La technique et la persévérance du skieur autrichien Hermann Meier, miraculeusement revenu au plus haut niveau après un grave accident ;

La solidité mentale du plongeur américain Greg Lougadis, qui défendit son double titre olympique en tremplin à 3m et en haut-vol peu après avoir appris sa séropositivité ;

La classe et la beauté de l’allemande Katarina Witt, la seule qui a réussi à me faire regarder le patinage artistique.

Le charisme et l'engagement du boxeur américain Cassius Clay, devenu Mohammad Ali.

Il y en a plein d'autres, bien sûr.

Des valeurs supérieures

Ceux qui m’ont le plus impressionné viennent de près (Allemagne, Pays-Bas, France, Espagne, Autriche, etc.) ou de loin (Afrique, Etats-Unis, Amérique, etc.). La nationalité ne joue aucun rôle pour moi dans le regard que je porte sur les athlètes. Ce sont d’autres valeurs qui m’importent : l’humilité, l’esprit de sacrifice, la beauté du geste, l’honnêteté ou le talent par exemple.  
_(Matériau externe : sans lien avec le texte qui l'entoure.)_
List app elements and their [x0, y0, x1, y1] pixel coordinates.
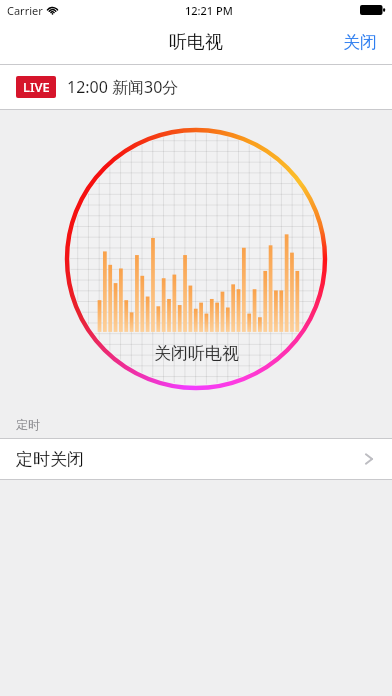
staticText: 定时 — [16, 417, 40, 432]
staticText: 关闭 — [343, 32, 377, 53]
staticText: 12:00 新闻30分 — [67, 76, 179, 98]
staticText: 关闭听电视 — [154, 343, 239, 364]
staticText: 定时关闭 — [16, 449, 84, 470]
button[interactable]: 关闭 — [328, 21, 392, 64]
button[interactable]: 定时关闭 — [0, 439, 392, 479]
staticText: Carrier — [7, 3, 43, 18]
staticText: 12:21 PM — [185, 3, 233, 18]
button[interactable]: LIVE — [0, 65, 392, 109]
button[interactable]: 关闭听电视 — [62, 125, 330, 393]
staticText: LIVE — [23, 78, 50, 96]
staticText: 听电视 — [169, 31, 223, 54]
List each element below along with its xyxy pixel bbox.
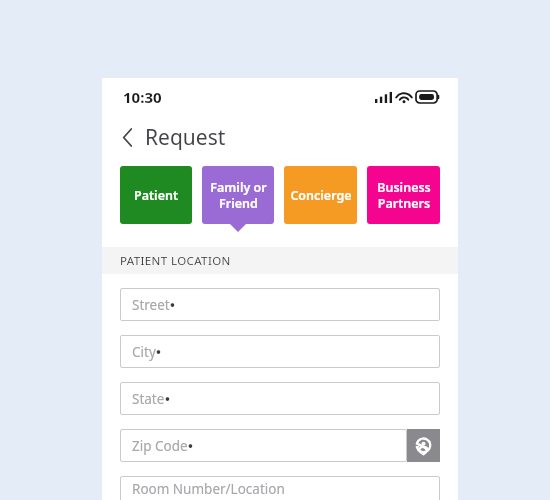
button[interactable]: State <box>120 382 440 415</box>
staticText: State <box>132 390 165 408</box>
staticText: Patient <box>134 187 178 204</box>
staticText: Request <box>145 123 226 152</box>
staticText: Room Number/Location <box>132 480 285 498</box>
button[interactable]: Find location <box>407 429 440 462</box>
button[interactable]: Family or Friend <box>202 166 274 224</box>
staticText: 10:30 <box>123 87 162 107</box>
staticText: • <box>170 296 175 314</box>
button[interactable]: Concierge <box>284 166 357 224</box>
button[interactable]: Patient <box>120 166 192 224</box>
staticText: Concierge <box>290 187 352 204</box>
staticText: Zip Code <box>132 437 188 455</box>
staticText: • <box>188 437 193 455</box>
button[interactable]: Room Number/Location <box>120 476 440 500</box>
staticText: • <box>156 343 161 361</box>
staticText: PATIENT LOCATION <box>120 253 231 269</box>
staticText: Family or Friend <box>210 179 267 211</box>
button[interactable]: Zip Code <box>120 429 407 462</box>
staticText: Business Partners <box>377 179 431 211</box>
staticText: • <box>165 390 170 408</box>
staticText: Street <box>132 296 170 314</box>
button[interactable]: Street <box>120 288 440 321</box>
button[interactable]: Business Partners <box>367 166 440 224</box>
button[interactable]: City <box>120 335 440 368</box>
button[interactable]: Back <box>114 124 140 150</box>
staticText: City <box>132 343 156 361</box>
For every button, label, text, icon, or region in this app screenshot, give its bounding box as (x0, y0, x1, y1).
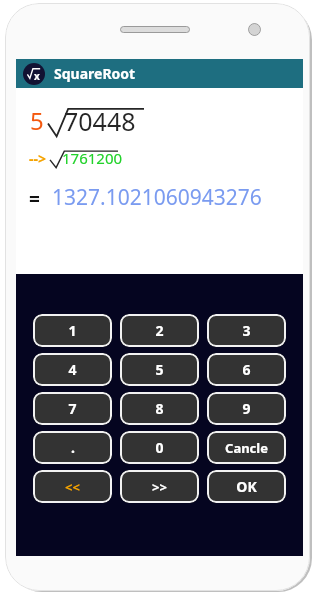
staticText: >> (152, 478, 167, 496)
button[interactable]: OK (207, 470, 286, 503)
staticText: 2 (155, 321, 164, 340)
staticText: 7 (68, 399, 77, 418)
staticText: 0 (155, 438, 164, 457)
button[interactable]: x (16, 59, 303, 88)
button[interactable]: Cancle (207, 431, 286, 464)
staticText: 4 (68, 360, 77, 379)
staticText: 5 (30, 104, 44, 137)
button[interactable]: 2 (120, 314, 199, 347)
button[interactable]: . (33, 431, 112, 464)
staticText: << (65, 478, 80, 496)
button[interactable]: 7 (33, 392, 112, 425)
button[interactable]: 0 (120, 431, 199, 464)
staticText: Cancle (225, 439, 268, 457)
button[interactable]: 3 (207, 314, 286, 347)
staticText: 8 (155, 399, 164, 418)
button[interactable]: 9 (207, 392, 286, 425)
button[interactable]: 5 (16, 88, 303, 274)
button[interactable]: 5 (120, 353, 199, 386)
staticText: . (71, 438, 75, 457)
staticText: x (34, 69, 40, 83)
staticText: 70448 (64, 104, 136, 138)
button[interactable]: << (33, 470, 112, 503)
staticText: 1761200 (62, 148, 123, 168)
staticText: 6 (242, 360, 251, 379)
staticText: = (29, 186, 40, 212)
staticText: 9 (242, 399, 251, 418)
button[interactable]: 1 (33, 314, 112, 347)
staticText: 5 (155, 360, 164, 379)
button[interactable]: 8 (120, 392, 199, 425)
staticText: --> (29, 149, 46, 168)
button[interactable]: >> (120, 470, 199, 503)
staticText: 1 (68, 321, 77, 340)
button[interactable]: 6 (207, 353, 286, 386)
button[interactable]: 4 (33, 353, 112, 386)
staticText: OK (236, 477, 257, 496)
staticText: 3 (242, 321, 251, 340)
staticText: 1327.1021060943276 (52, 183, 262, 212)
staticText: SquareRoot (54, 64, 136, 83)
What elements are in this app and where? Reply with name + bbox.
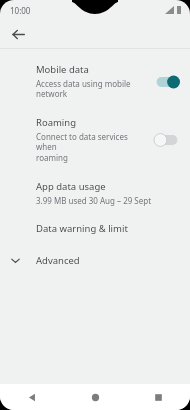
staticText: Mobile data bbox=[36, 63, 89, 76]
button[interactable]: Toggle off bbox=[154, 133, 180, 147]
staticText: Connect to data services when roaming bbox=[36, 131, 148, 164]
button[interactable]: Advanced bbox=[0, 243, 190, 277]
button[interactable]: Data warning & limit bbox=[0, 214, 190, 243]
button[interactable]: Roaming bbox=[0, 108, 190, 172]
staticText: App data usage bbox=[36, 180, 106, 193]
button[interactable]: Back bbox=[0, 384, 64, 410]
button[interactable]: Toggle on bbox=[154, 75, 180, 89]
staticText: 10:00 bbox=[10, 5, 31, 16]
staticText: 3.99 MB used 30 Aug – 29 Sept bbox=[36, 195, 152, 206]
button[interactable]: Navigate up bbox=[6, 22, 30, 46]
button[interactable]: App data usage bbox=[0, 172, 190, 214]
button[interactable]: Home bbox=[64, 384, 127, 410]
button[interactable]: Mobile data bbox=[0, 55, 190, 108]
staticText: Access data using mobile network bbox=[36, 78, 131, 100]
staticText: Data warning & limit bbox=[36, 222, 128, 235]
staticText: Roaming bbox=[36, 116, 77, 129]
staticText: Advanced bbox=[36, 254, 80, 267]
button[interactable]: Recent apps bbox=[127, 384, 190, 410]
Autrement dit : le nombre de médailles helvétiques aux JO ou lors de CM, qui est la préoccupation exclusive des médias, et aussi d’un intérêt majeur pour la plupart des confédérés, ne m’intéresse que peu. J’aime le sport pour les valeurs positives qu’il véhicule (dépense physique, luttes fair-play, fête, découvertes, capacité à nouer des liens d’amitié) et n’apprécie pas l’obsession de gagner à tout prix qui conduit au dopage, à la corruption et à des attitudes chauvinistes qui frisent le crétinisme.

Encourageons donc à apprécier le sport et non ces attitudes grégaires.

Sébastien

Exactement la même pensée que toi, l'humilité, la souffrance, les qualités humaines sont les premières choses que j'apprécie chez un champion et ces valeurs dépassent largement les frontières.
La société d'aujourd'hui m'éxaspère et encore plus avec la coupe du monde.